Digital Legends Entertainment S.L.
- Type: Subsidiary
- Industry: Video games
- Founded: May 2001; 25 years ago in Barcelona, Spain
- Founders: Xavier Carrillo Costa, Ángel Cuñado Pérez, Jean-Philippe Raynaud
- Headquarters: Barcelona, Spain
- Key people: Xavier Carrillo Costa (studio head)
- Products: Call of Duty series (2021–present)
- Number of employees: 55
- Parent: Activision (2021–present)
- Website: digital-legends.com

= Digital Legends =

Spanish video game developer

Digital Legends Entertainment S.L., is a Spanish video game developer based in Barcelona, Spain, specialising in mobile titles. Three former members of Rebel Act Studios founded it in May 2001. The studio was acquired by Activision on 28 October 2021 and has since contributed to several titles in the Call of Duty franchise.

== History ==

=== Origins ===

Xavier Carrillo Costa, Angel Cuñado Perez and Jean-Philippe Raynaud founded Digital Legends Entertainment in May 2001 after leaving Rebel Act Studios, the Barcelona studio behind the action game Severance: Blade of Darkness. Carrillo Costa, who had served as production and development director at Rebel Act, went on to study Telecommunications Engineering at the Polytechnic University of Madrid and became a founding vice-president of both DEV, the Spanish Games Developers Association, and its Catalan equivalent, DEVICAT.

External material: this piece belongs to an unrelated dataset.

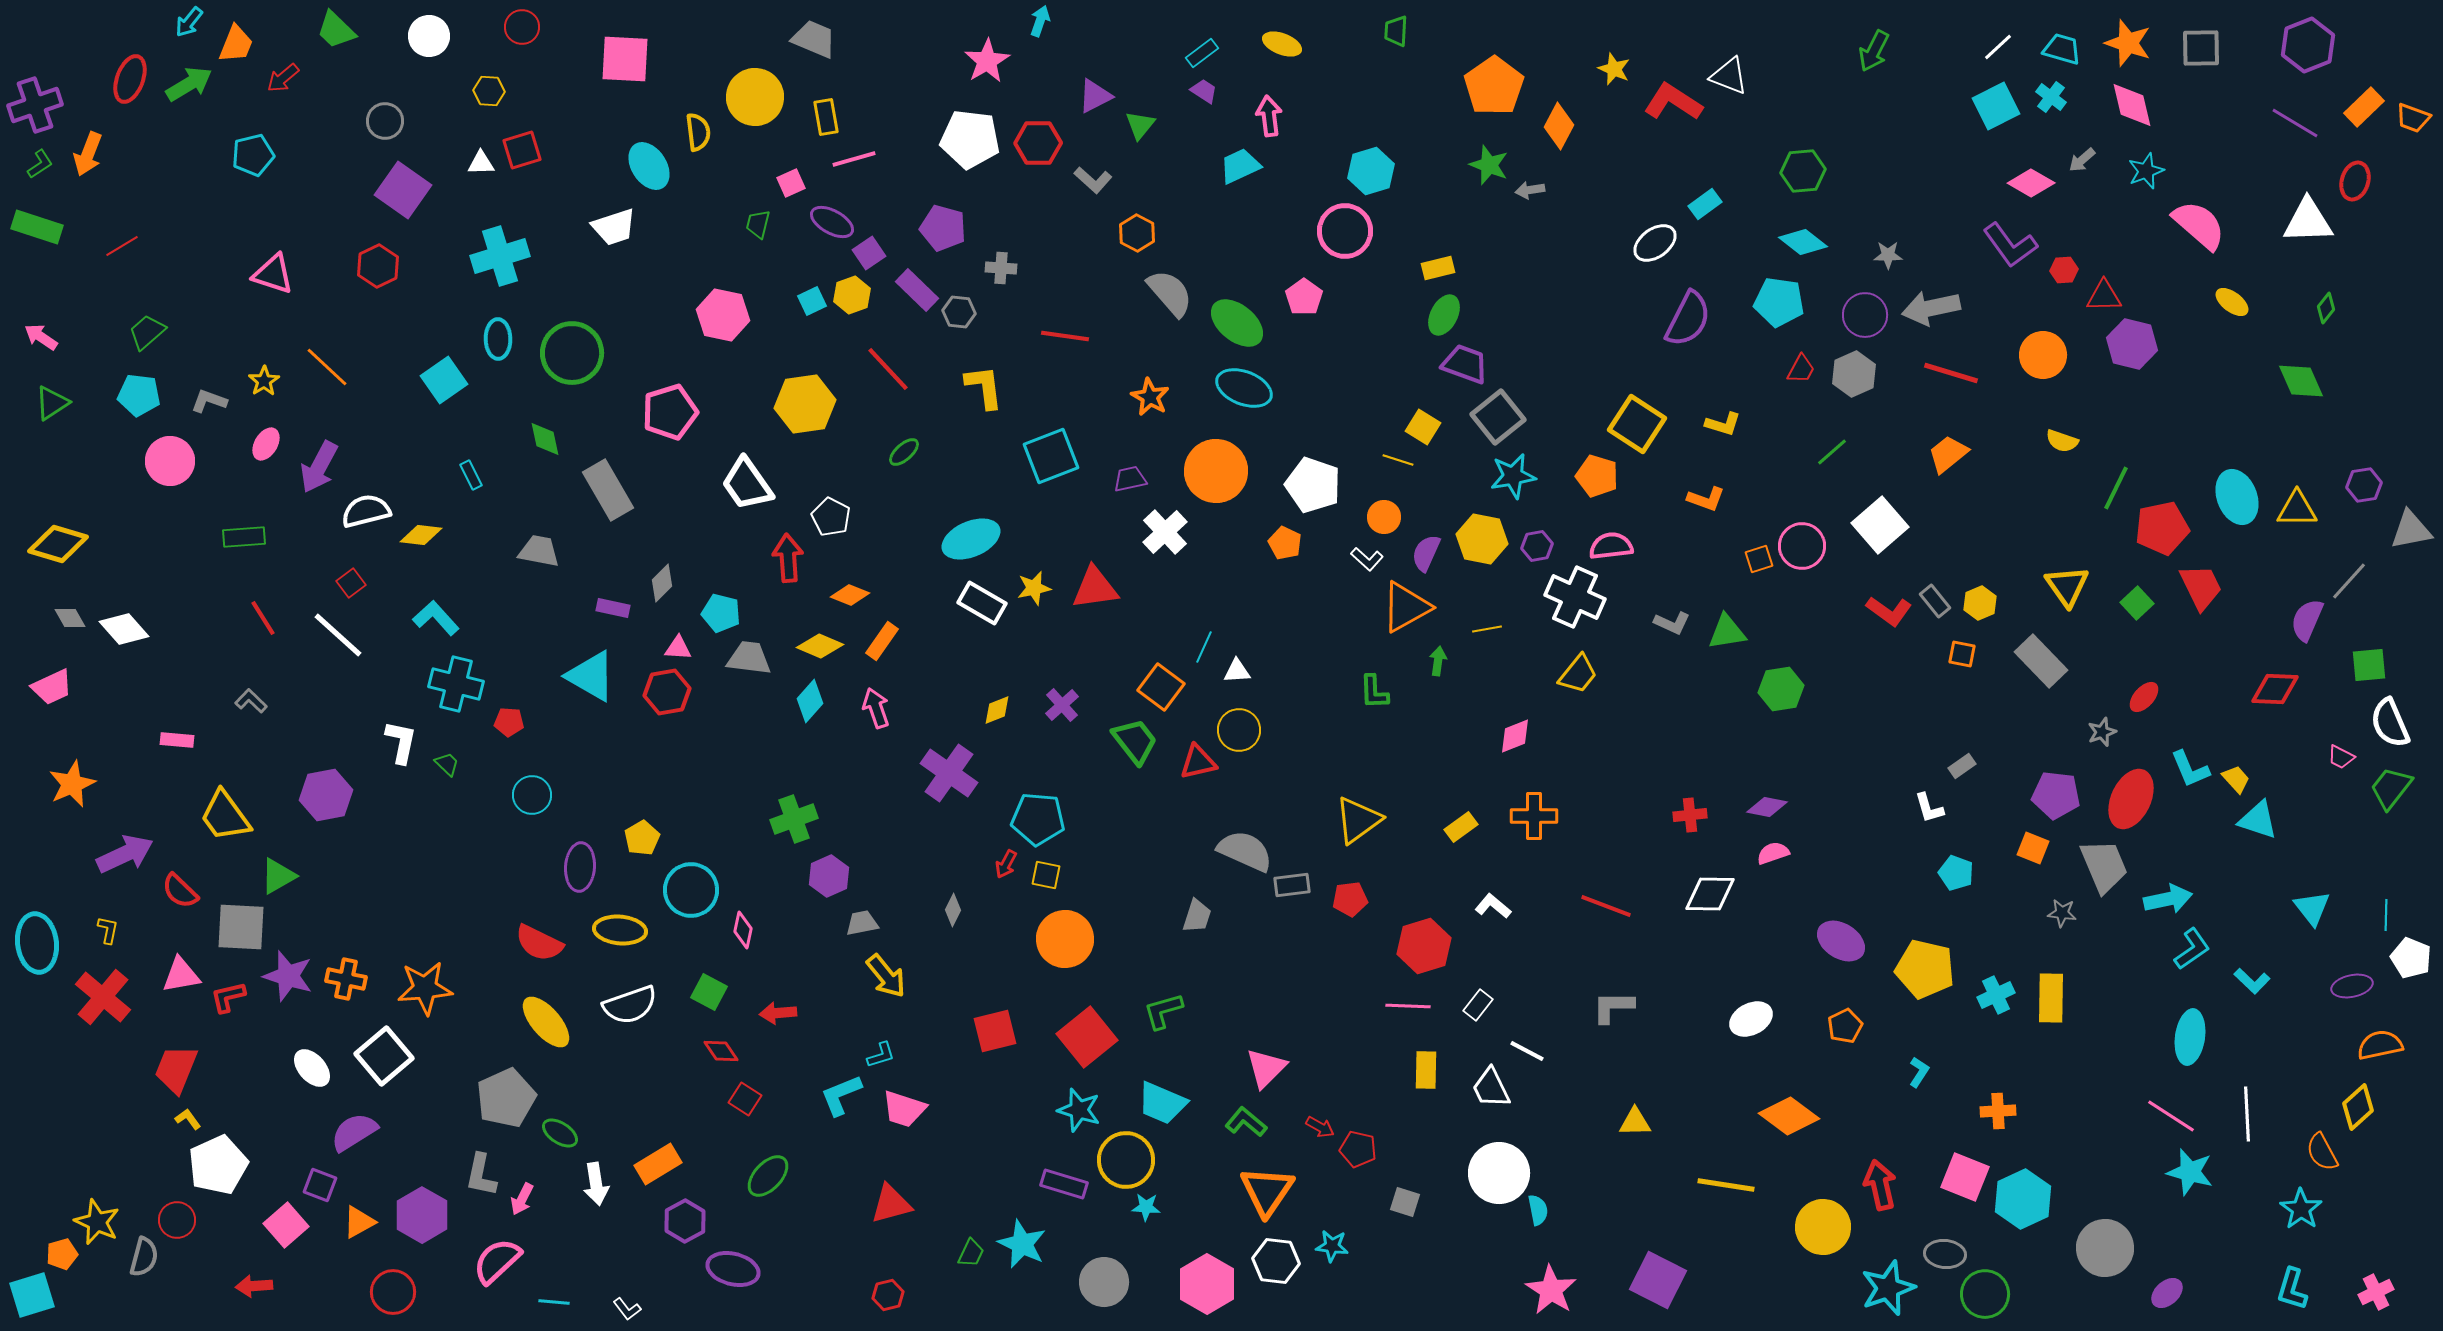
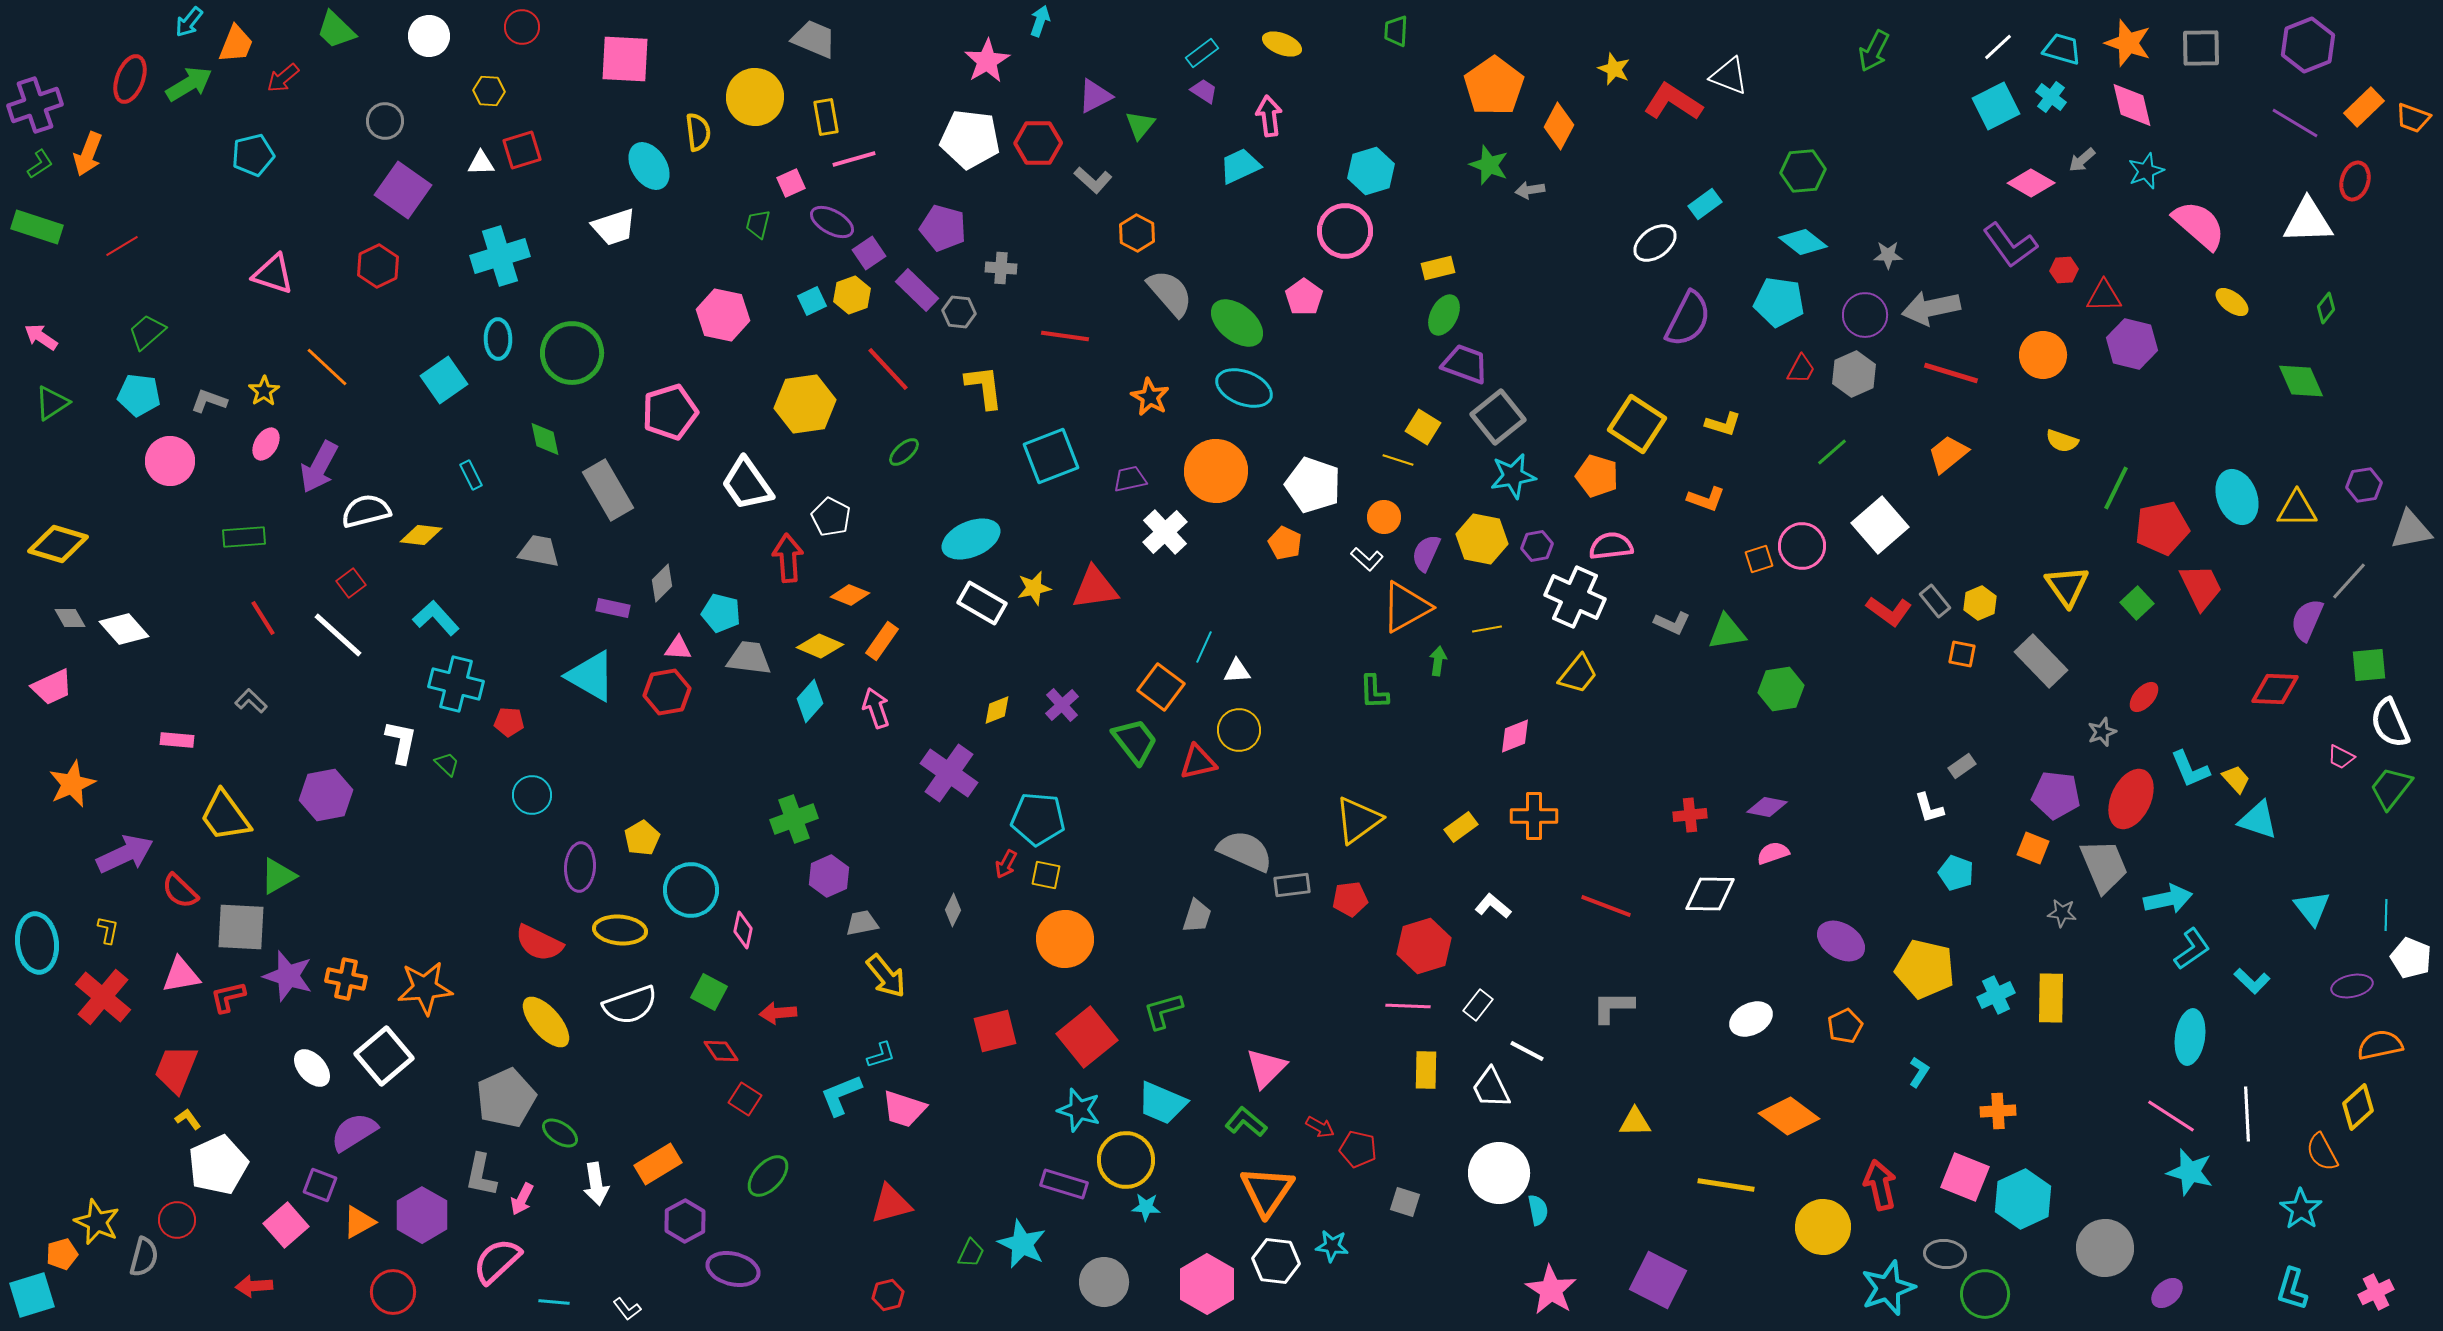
yellow star at (264, 381): moved 10 px down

From 2001 to 2006 the studio split its work between PC games and mobile titles. In late 2006 it shifted toward mobile development, a change that coincided with the growth of the smartphone games market. The studio became a first-party developer for Nokia and built its own proprietary engine, Karisma, designed for high-performance mobile graphics.

=== iPhone era ===

In 2008 the studio's game Kroll was selected by Apple for a public demonstration at a major product keynote. Scott Forstall, Apple's Vice President of iPhone Software, introduced the Barcelona studio on stage. Xavier Carrillo Costa presented the game live, becoming one of the first European developers to appear at an Apple keynote. Steve Jobs personally attended the presentation and approved the demo before it went on stage. The experience brought the studio significant international attention and generated coverage from Spanish technology press.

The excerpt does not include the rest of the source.